### RECORDS FOR THIS EXERCISE
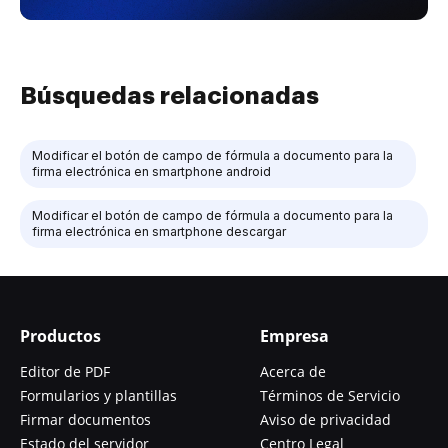
Búsquedas relacionadas
Modificar el botón de campo de fórmula a documento para la
firma electrónica en smartphone android
Modificar el botón de campo de fórmula a documento para la
firma electrónica en smartphone descargar
Productos
Empresa
Editor de PDF
Acerca de
Formularios y plantillas
Términos de Servicio
Firmar documentos
Aviso de privacidad
Estado del servidor
Centro Legal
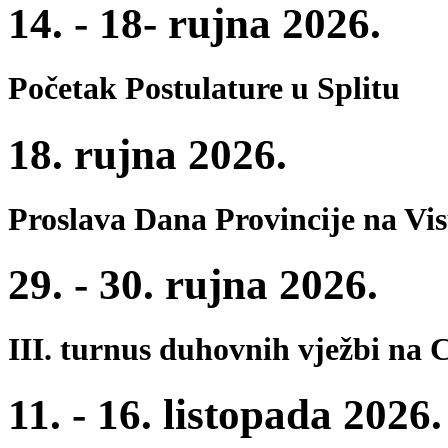
14. - 18- rujna 2026.
Početak Postulature u Splitu
18. rujna 2026.
Proslava Dana Provincije na Vi
29. - 30. rujna 2026.
III. turnus duhovnih vježbi na 
11. - 16. listopada 2026.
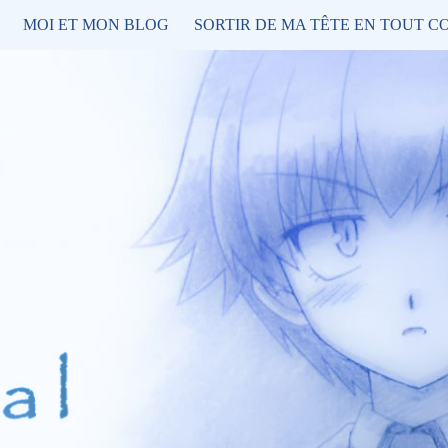
MOI ET MON BLOG
SORTIR DE MA TÊTE EN TOUT C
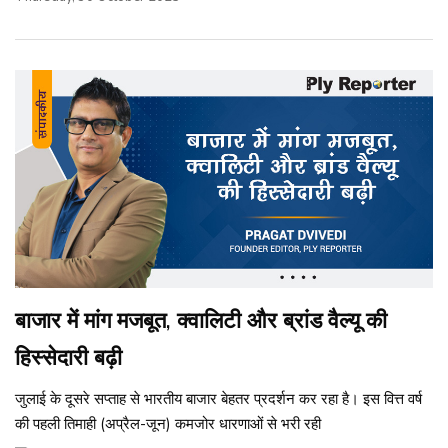
बाजार में मांग मजबूत, क्वालिटी और ब्रांड वैल्यू की
हिस्सेदारी बढ़ी
जुलाई के दूसरे सप्ताह से भारतीय बाजार बेहतर प्रदर्शन कर रहा है। इस वित्त वर्ष
की पहली तिमाही (अप्रैल-जून) कमजोर धारणाओं से भरी रही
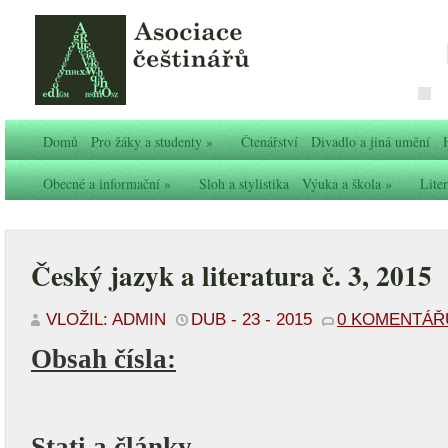
Domů
Pro žáky a studenty
»
Čtenářství
Divadlo a jiná umění
Obecné a informační
»
Sloh a stylistika
Výuka a škola
»
Liter
Český jazyk a literatura č. 3, 2015
VLOŽIL: ADMIN
DUB - 23 - 2015
0 KOMENTÁŘ
Obsah čísla:
Stati a články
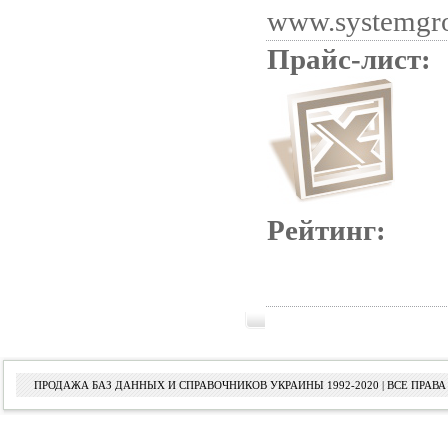
www.systemgr
Прайс-лист:
Рейтинг:
ПРОДАЖА БАЗ ДАННЫХ И СПРАВОЧНИКОВ УКРАИНЫ 1992-2020 | ВСЕ ПРА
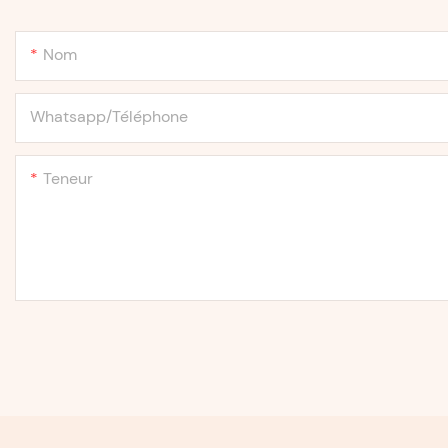
Nom
Whatsapp/Téléphone
Teneur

### DESCRIPTION OF THE TASK
Only the text of the listing above is wanted, transcribed exactly, without its images.

### TASK RESULT
Búsquedas relacionadas
Modificar el botón de campo de fórmula a documento para la
firma electrónica en smartphone android
Modificar el botón de campo de fórmula a documento para la
firma electrónica en smartphone descargar
Productos
Empresa
Editor de PDF
Acerca de
Formularios y plantillas
Términos de Servicio
Firmar documentos
Aviso de privacidad
Estado del servidor
Centro Legal
14. - 18- rujna 2026.
Početak Postulature u Splitu
18. rujna 2026.
Proslava Dana Provincije na Vi
29. - 30. rujna 2026.
III. turnus duhovnih vježbi na 
11. - 16. listopada 2026.
MOI ET MON BLOG
SORTIR DE MA TÊTE EN TOUT C
बाजार में मांग मजबूत, क्वालिटी और ब्रांड वैल्यू की
हिस्सेदारी बढ़ी
जुलाई के दूसरे सप्ताह से भारतीय बाजार बेहतर प्रदर्शन कर रहा है। इस वित्त वर्ष
की पहली तिमाही (अप्रैल-जून) कमजोर धारणाओं से भरी रही
Domů
Pro žáky a studenty
»
Čtenářství
Divadlo a jiná umění
Obecné a informační
»
Sloh a stylistika
Výuka a škola
»
Liter
Český jazyk a literatura č. 3, 2015
VLOŽIL: ADMIN
DUB - 23 - 2015
0 KOMENTÁŘ
Obsah čísla:
Stati a články
www.systemgr
Прайс-лист:
Рейтинг:
ПРОДАЖА БАЗ ДАННЫХ И СПРАВОЧНИКОВ УКРАИНЫ 1992-2020 | ВСЕ ПРА
Nom
Whatsapp/Téléphone
Teneur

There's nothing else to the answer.